The president followed that unusual statement with the line: “So we’re looking at that and we’re also looking at the potential of going to Saudi Arabia.”

Going to Saudi Arabia may be a reference to two things: one, using the Kingdom’s prestige and influence in the Sunni world to bring the PA to the negotiations table; and, two, putting US support behind the “Saudi Initiative,” a.k.a. the 2002 Arab Peace Initiative, that was endorsed by the Arab League in 2002 at the Beirut Summit, then re-endorsed at the 2007 Arab League summit, and, finally, at the 2017 Arab League summit.

In May 2015, Prime Minister Benjamin Netanyahu expressed his tentative support for the initiative, saying he welcomed the general idea behind it, with several crucial caveats: there will be no Israeli withdrawal from the Golan Heights, and no right of return for millions of Arabs whose ancestors two generations removed had left Israel in a hurry.

The PM then added that he envisioned only a partial Israeli withdrawal from Judea and Samaria, consistent with the IDF’s security considerations; and, of course, Jerusalem will remain Israel’s eternal, undivided capital.

Which would mean that in order to “go the Saudi Arabia” for help in his new peace effort, President Trump would have to get many concessions from the Arabs, and there would still remain many doubts regarding Israel’s willingness to permit a fully independent Arab state on its border, a state whose population have a penchant for erupting in waves of terror, and a tendency to choose Hamas whenever they get a chance to vote freely.

Back to the president playing his cards very close to the chest: he wouldn’t even confirm whether or not he plans to make good on the rumors that he might visit Israel on May 22, or on May 23-24. So far, the White House would only say they are “exploring the possibility of a future visit to Israel as well as other countries.”

Deputy Foreign Minister Tzipi Hotovely (Likud) has stated that Israeli preparations for the visit are full steam ahead, but that’s—so far—just steam.

As to Trump’s plans to move the US embassy from Tel Aviv to Jerusalem on a visit that would coincide with Jerusalem Liberation Day – it would be a marvelous thing to behold, but then, how would the president be able to make good on his observation that “there is no reason there’s not peace between Israel and the Palestinians – none whatsoever”?

The obvious fear here is that, in the end, the President would make a really awful situation much worse.

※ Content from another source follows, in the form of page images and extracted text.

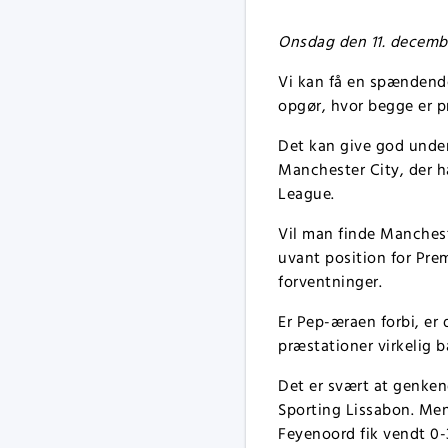
Onsdag den 11. december
Vi kan få en spændende
opgør, hvor begge er pre
Det kan give god underh
Manchester City, der 
League.
Vil man finde Manchest
uvant position for Pre
forventninger.
Er Pep-æraen forbi, er 
præstationer virkelig b
Det er svært at genken
Sporting Lissabon. Me
Feyenoord fik vendt 0-3 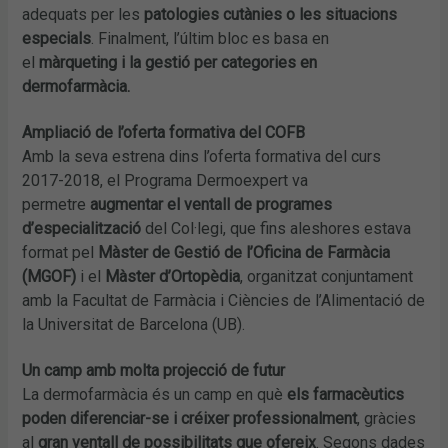
adequats per les
patologies cutànies o les situacions
especials
. Finalment, l’últim bloc es basa en
el
màrqueting i la gestió per categories en
dermofarmàcia.
Ampliació de l’oferta formativa del COFB
Amb la seva estrena dins l’oferta formativa del curs
2017-2018, el Programa Dermoexpert va
permetre
augmentar el ventall de programes
d’especialització
del Col·legi, que fins aleshores estava
format pel
Màster de Gestió de l’Oficina de Farmàcia
(MGOF)
i el
Màster d’Ortopèdia
, organitzat conjuntament
amb la Facultat de Farmàcia i Ciències de l’Alimentació de
la Universitat de Barcelona (UB).
Un camp amb molta projecció de futur
La dermofarmàcia és un camp en què
els farmacèutics
poden diferenciar-se i créixer professionalment
, gràcies
al
gran ventall de possibilitats que ofereix
. Segons dades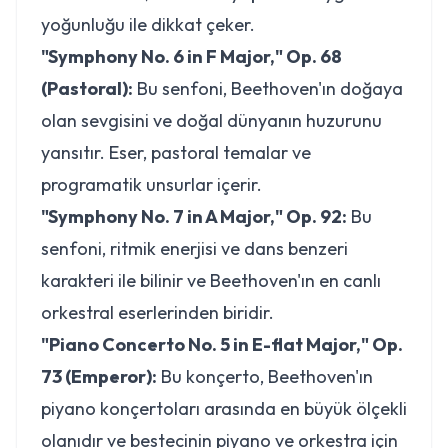
yoğunluğu ile dikkat çeker.
"Symphony No. 6 in F Major," Op. 68
(Pastoral):
Bu senfoni, Beethoven'ın doğaya
olan sevgisini ve doğal dünyanın huzurunu
yansıtır. Eser, pastoral temalar ve
programatik unsurlar içerir.
"Symphony No. 7 in A Major," Op. 92:
Bu
senfoni, ritmik enerjisi ve dans benzeri
karakteri ile bilinir ve Beethoven'ın en canlı
orkestral eserlerinden biridir.
"Piano Concerto No. 5 in E-flat Major," Op.
73 (Emperor):
Bu konçerto, Beethoven'ın
piyano konçertoları arasında en büyük ölçekli
olanıdır ve bestecinin piyano ve orkestra için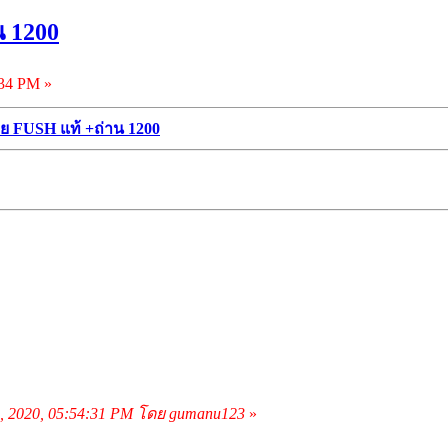
น 1200
:34 PM »
ย FUSH แท้ +ถ่าน 1200
2, 2020, 05:54:31 PM โดย gumanu123
»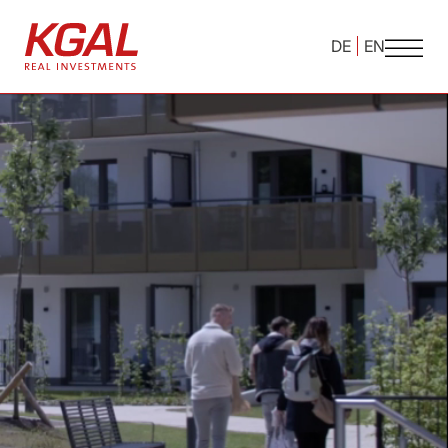
DE
EN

By now, 100 days after his inauguration, we have gotten used to the fact that many Trump major promises (repeal ObamaCare, block immigration, build a wall, tax reform) have crashed, fully or partially, against the rocks of political reality.

And so we strongly suggest that until the president puts his cards on the table and offers a plan for peace that has a chance in hell of being endorsed by both sides, we should curb our enthusiasm.

As to moving the embassy on Jerusalem Day? Hey, it’s Trump, anything can happen.